Western banks are choking on excess liquidity, siting on paltry yields on government paper and have few solvent borrowers that want to leverage themselves in their home markets. At the same time, EM investment and consumption trends are in relative terms more buoyant, while their EM subsidiaries, by and large, offer asset quality and years of stable earnings that – in theory – provide a cushion for NPLs.
But forget about this sound business logic, for now. Capital preservation and balance sheet massaging are now key.
According to the IIF:
| As sovereign debt problems deteriorated within the Euro Area in the second half of 2011, banks in the region came under intense funding pressure, especially in international markets. These greater funding difficulties — particularly in the dollar market — led many Euro Area banks to begin to trim international assets aggressively, starting in 2011Q3. This deleveraging was accelerated by measures taken by the European Banking Authority (EBA) in an attempt to shore up Euro Area banks by forcing them achieve a 9% core Tier 1 capital ratio by the middle of 2012. In an environment where raising new capital was extremely expensive, Euro Area banks responded by accelerating asset shedding, especially in foreign markets. |
Indeed. In these desperate times, banks, in general, are resolutely focused on the short-term need to shore up balance sheets, rather than the strategic push to up market and credit exposure to EM economies given their long-term growth potential. The tragi-comic nature of bank accounting – such as risk-weighted asset optimization procedures – underscores how banks are rushing to reduce leverage, by any means possible.
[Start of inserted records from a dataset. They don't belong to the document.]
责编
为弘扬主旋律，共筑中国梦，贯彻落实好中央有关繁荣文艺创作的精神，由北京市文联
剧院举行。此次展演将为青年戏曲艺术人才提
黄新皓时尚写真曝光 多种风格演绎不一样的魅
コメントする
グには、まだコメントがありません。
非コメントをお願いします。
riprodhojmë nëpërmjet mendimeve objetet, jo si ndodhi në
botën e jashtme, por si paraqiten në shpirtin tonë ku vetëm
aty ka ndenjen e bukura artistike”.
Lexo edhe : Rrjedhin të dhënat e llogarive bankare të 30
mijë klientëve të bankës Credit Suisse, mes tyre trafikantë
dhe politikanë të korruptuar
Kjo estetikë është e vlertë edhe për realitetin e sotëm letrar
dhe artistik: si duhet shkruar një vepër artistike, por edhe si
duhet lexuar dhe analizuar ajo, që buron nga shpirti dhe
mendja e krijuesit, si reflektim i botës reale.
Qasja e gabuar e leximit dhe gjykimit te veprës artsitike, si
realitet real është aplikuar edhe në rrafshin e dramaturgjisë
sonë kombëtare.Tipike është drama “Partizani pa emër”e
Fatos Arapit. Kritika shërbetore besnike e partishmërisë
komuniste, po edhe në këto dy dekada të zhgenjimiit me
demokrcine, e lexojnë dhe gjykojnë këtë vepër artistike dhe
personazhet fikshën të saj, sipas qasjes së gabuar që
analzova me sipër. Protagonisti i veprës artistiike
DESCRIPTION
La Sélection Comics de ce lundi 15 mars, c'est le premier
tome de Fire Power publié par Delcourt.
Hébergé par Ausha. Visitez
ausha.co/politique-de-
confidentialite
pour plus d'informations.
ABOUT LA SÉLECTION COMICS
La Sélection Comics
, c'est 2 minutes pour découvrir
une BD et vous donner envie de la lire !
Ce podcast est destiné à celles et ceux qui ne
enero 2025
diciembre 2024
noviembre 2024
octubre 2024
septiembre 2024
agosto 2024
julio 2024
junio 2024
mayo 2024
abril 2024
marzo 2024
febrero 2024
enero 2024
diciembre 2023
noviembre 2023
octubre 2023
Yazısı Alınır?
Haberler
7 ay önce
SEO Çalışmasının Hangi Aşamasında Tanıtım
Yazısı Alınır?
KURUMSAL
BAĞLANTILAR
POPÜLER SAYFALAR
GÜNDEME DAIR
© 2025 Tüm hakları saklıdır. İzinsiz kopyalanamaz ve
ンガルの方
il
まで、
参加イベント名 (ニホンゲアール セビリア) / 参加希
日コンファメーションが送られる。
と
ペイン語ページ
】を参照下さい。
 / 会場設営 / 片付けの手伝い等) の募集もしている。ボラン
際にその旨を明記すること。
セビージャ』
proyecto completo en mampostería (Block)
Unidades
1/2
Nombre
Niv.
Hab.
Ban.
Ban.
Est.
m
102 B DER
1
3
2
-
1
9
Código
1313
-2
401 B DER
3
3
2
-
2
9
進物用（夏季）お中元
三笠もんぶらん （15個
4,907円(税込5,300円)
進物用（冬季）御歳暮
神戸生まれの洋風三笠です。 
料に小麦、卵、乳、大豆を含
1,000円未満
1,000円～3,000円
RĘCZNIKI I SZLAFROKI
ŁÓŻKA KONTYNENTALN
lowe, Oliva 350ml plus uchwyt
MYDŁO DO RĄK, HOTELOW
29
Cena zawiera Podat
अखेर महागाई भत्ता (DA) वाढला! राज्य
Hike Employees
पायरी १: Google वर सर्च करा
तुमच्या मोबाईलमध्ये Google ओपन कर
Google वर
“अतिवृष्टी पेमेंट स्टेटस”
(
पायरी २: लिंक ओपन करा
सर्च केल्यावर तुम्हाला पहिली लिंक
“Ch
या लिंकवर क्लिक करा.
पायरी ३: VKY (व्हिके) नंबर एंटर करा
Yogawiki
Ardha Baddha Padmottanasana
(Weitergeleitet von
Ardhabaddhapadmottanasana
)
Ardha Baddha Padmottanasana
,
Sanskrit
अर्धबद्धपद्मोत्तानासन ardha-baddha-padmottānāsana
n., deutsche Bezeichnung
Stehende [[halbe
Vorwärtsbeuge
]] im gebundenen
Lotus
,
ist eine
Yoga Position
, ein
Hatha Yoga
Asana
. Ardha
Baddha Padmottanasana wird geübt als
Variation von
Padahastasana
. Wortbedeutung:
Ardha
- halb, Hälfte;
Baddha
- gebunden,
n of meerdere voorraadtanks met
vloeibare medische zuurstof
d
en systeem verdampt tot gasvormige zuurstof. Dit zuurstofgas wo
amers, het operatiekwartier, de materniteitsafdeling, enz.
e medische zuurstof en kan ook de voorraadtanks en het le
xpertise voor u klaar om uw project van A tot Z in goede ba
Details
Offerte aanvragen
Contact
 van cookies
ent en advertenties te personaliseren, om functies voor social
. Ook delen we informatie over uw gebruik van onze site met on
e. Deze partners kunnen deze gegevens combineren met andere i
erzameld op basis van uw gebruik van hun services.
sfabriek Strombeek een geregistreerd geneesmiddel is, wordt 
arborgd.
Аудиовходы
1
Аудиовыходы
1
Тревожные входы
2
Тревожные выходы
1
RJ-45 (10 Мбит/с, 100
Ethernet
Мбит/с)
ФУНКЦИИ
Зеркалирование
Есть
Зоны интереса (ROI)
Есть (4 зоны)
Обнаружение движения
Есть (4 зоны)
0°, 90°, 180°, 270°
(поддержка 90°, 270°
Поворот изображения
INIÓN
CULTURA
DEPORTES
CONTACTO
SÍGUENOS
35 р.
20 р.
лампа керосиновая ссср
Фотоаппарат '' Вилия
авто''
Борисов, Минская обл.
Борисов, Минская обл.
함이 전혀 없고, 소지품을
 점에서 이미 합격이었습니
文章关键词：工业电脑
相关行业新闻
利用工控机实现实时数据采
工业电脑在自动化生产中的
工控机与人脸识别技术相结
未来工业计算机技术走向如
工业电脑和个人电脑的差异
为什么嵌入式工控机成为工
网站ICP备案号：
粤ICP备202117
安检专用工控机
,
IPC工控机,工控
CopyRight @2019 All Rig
And it’s not just Eastern Europe that could be in the line of fire – interbank lending to Asian banks is set to fall further, if the post-Lehman lesson is anything to go by, warned the IIF.
But herein lies an historic opportunity for Chinese banks, in the IIF's words:
| The withdrawal of European banks from Emerging Asia could, for example, open the way for Chinese banks to become more involved in the region. By way of illustration, three Chinese banks (China Development Bank, Export- Import Bank of China and Industrial and Commercial Bank of China) made a loan of $1.2 billion to Reliance Communications of India (7 year maturity, at 5%) in mid-January. The loan will be used to repay maturing foreign currency convertible bonds, which are not being converted to equity because of the fall in the stock market. |
Predictions of this nature have been mooted for years now but given the combination of a lack of credit demand and low yields in Western markets, intra-EM banking flows could gather pace this year, led by China. After all, as the IIF puts it: “Countries with already sizeable foreign exchange reserve holdings are apt to become leery of expanding them further and may prefer instead to relax controls on outward capital flows.” Perhaps.
More generally, here are some crumbs of comfort: as we have noted, this year, monetary stimulus is all the rage in emerging markets, and in Asia in particular. As a result, Western bank subsidiaries in EM should be able fund themselves in the domestic money markets at cheaper rates, as well as local deposits, rather than via cross- border borrowing.